Are There Treatments for Hyperacusis?

Man troubled by bothersome noises holding hands over his ears to block them out.

One way your body offers information to you is through pain response. It’s an effective strategy though not a really pleasant one. When your ears begin to feel the pain of a very loud megaphone next to you, you know damage is taking place and you can take measures to move further away or at least cover your ears.

But, in spite of their marginal volume, 8-10% of people will feel pain from low volume sounds too. Hearing specialists refer to this condition as hyperacusis. This is the medical label for overly sensitive ears. There’s no cure for hyperacusis, but there are treatments that can help you get a handle on your symptoms.

Elevated sensitivity to sound

Hyperacusis is a hypersensitivity to sound. Most of the time sounds in a specific frequency cause episodes of hyperacusis for people who suffer from it. Quiet noises will frequently sound extremely loud. And noises that are loud seem a lot louder than they are.

nobody’s really sure what causes hyperacusis, although it’s frequently linked to tinnitus or other hearing issues (and, in some situations, neurological issues). There’s a noticeable degree of individual variability when it comes to the symptoms, severity, and treatment of hyperacusis.

What kind of response is normal for hyperacusis?

In most cases, hyperacusis will look and feel something like this:

  • After you hear the initial sound, you could experience pain and hear buzzing for days or even weeks.
  • Balance problems and dizziness can also be experienced.
  • The louder the sound is, the more powerful your response and discomfort will be.
  • Everyone else will think a certain sound is quiet but it will sound very loud to you.

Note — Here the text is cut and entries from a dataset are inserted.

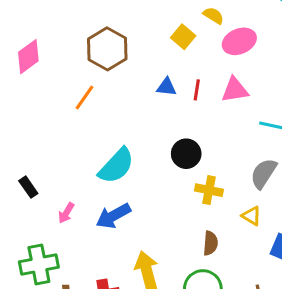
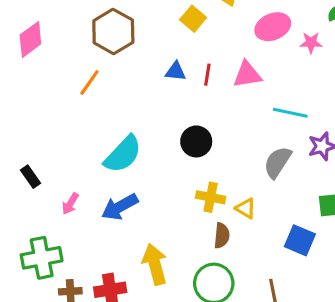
pink ellipse: (239, 41) -> (273, 27), moved
yellow cross: (209, 190) -> (211, 197), moved
yellow triangle: (251, 216) -> (246, 208), moved

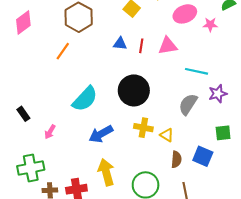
black circle: (196, 141) -> (134, 90), size x1.5
blue arrow: (120, 207) -> (101, 134), moved
brown semicircle: (222, 236) -> (176, 159), moved

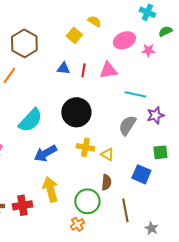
brown semicircle: (176, 159) -> (106, 182), moved

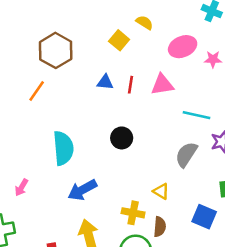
black circle: (76, 112) -> (122, 138), size x0.6
cyan semicircle: (30, 120) -> (63, 148), turned -48
yellow cross: (85, 147) -> (133, 213), moved

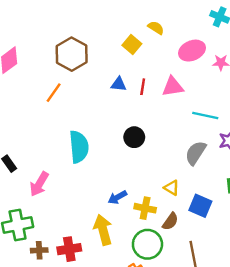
pink arrow: (21, 187) -> (39, 184), size x1.5
blue arrow: (82, 190) -> (117, 197), moved, size x0.7
blue square: (204, 217) -> (200, 206), moved
brown semicircle: (160, 227) -> (170, 221), turned 30

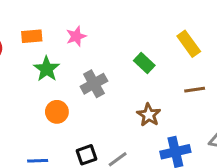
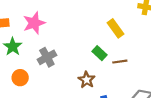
pink star: (76, 36) -> (34, 23), size x1.5
green rectangle: (144, 63) -> (99, 53), moved

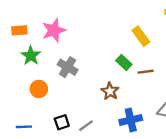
gray cross: (47, 57) -> (68, 67), turned -30

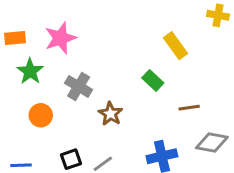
brown line: (146, 72) -> (189, 108), moved
brown star: (110, 91) -> (110, 114), moved

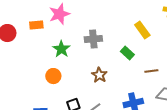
pink star: (60, 38) -> (59, 14), moved
green star: (30, 71) -> (61, 49), moved
gray cross: (79, 86) -> (93, 39), moved, turned -36

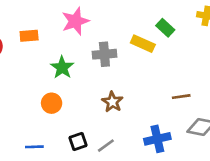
pink star: (59, 14) -> (75, 21), moved
yellow rectangle: (142, 30) -> (143, 44), moved, turned -30
green rectangle: (127, 53) -> (165, 28), moved

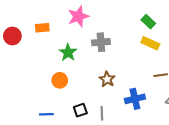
yellow rectangle: (143, 44) -> (150, 43), moved
blue cross: (157, 139) -> (135, 99), moved
gray line: (106, 146) -> (102, 113), turned -56

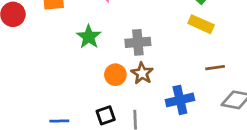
gray cross: (101, 42) -> (138, 42), moved
orange circle: (60, 80) -> (115, 75), moved

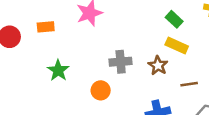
green star: (89, 37) -> (58, 70), moved
brown star: (142, 73) -> (158, 65), moved

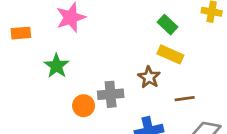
gray cross: (121, 62) -> (111, 94), moved
green star: (58, 70) -> (57, 66), moved

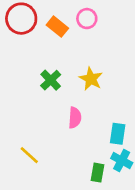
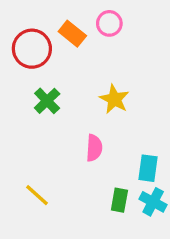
red circle: (21, 19) -> (32, 49), moved
green cross: (51, 80) -> (47, 101), moved
green rectangle: (98, 173) -> (119, 200), moved

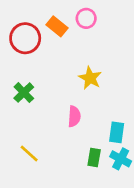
green cross: (47, 101) -> (24, 93), moved

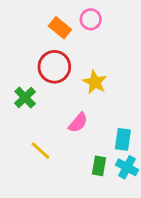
red circle: (25, 38) -> (54, 67), moved
pink semicircle: (74, 116) -> (78, 123), turned 36
yellow line: (29, 154) -> (40, 151), moved

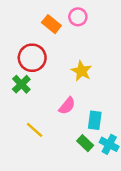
red circle: (54, 67) -> (32, 58), moved
cyan rectangle: (123, 139) -> (95, 120), moved
green rectangle: (99, 166) -> (85, 143), turned -56

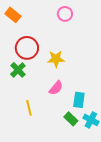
orange rectangle: (51, 24) -> (13, 15), moved
yellow star: (81, 71) -> (56, 59), moved, turned -30
yellow line: (35, 130) -> (29, 108), turned 35

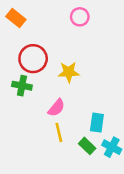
green cross: (18, 70) -> (22, 86), turned -35
pink semicircle: (56, 88) -> (56, 108), moved
yellow line: (29, 108) -> (59, 132), moved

Hyperacusis treatment treatment

When you have hyperacusis the world can be a minefield, especially when your ears are extremely sensitive to a wide assortment of frequencies. You never know when a lovely night out will suddenly turn into an audio onslaught that will leave you with ringing ears and a three-day migraine.

That’s why treatment is so crucial. You’ll want to come in and speak with us about which treatments will be most up your alley (this all tends to be quite variable). Here are some of the most prevalent options:

Masking devices

One of the most commonly implemented treatments for hyperacusis is something called a masking device. This is a device that can cancel out specific wavelengths. So those offending frequencies can be eliminated before they reach your ears. If you can’t hear the triggering sound, you won’t have a hyperacusis attack.


Earplugs are a less sophisticated play on the same general approach: if all sound is stopped, there’s no chance of a hyperacusis episode. There are certainly some disadvantages to this low tech approach. There’s some evidence to suggest that, over time, the earplugs can throw your hearing ecosystem even further off and make your hyperacusis worse. Consult us if you’re considering using earplugs.

Ear retraining

An strategy, called ear retraining therapy, is one of the most comprehensive hyperacusis treatments. You’ll attempt to change how you react to certain kinds of sounds by utilizing physical therapy, emotional counseling, and a combination of devices. The idea is that you can train yourself to ignore sounds (rather like with tinnitus). Normally, this approach has a good success rate but depends heavily on your dedication to the process.

Approaches that are less prevalent

Less common strategies, including ear tubes or medication, are also utilized to manage hyperacusis. Both of these approaches have met with only mixed results, so they aren’t as frequently utilized (it’ll depend on the individual and the specialist).

A big difference can come from treatment

Depending on how you experience your symptoms, which vary from person to person, a specialized treatment plan can be created. There’s no one best approach to managing hyperacusis, it really depends on finding the best treatment for you.

The site information is for educational and informational purposes only and does not constitute medical advice. To receive personalized advice or treatment, schedule an appointment.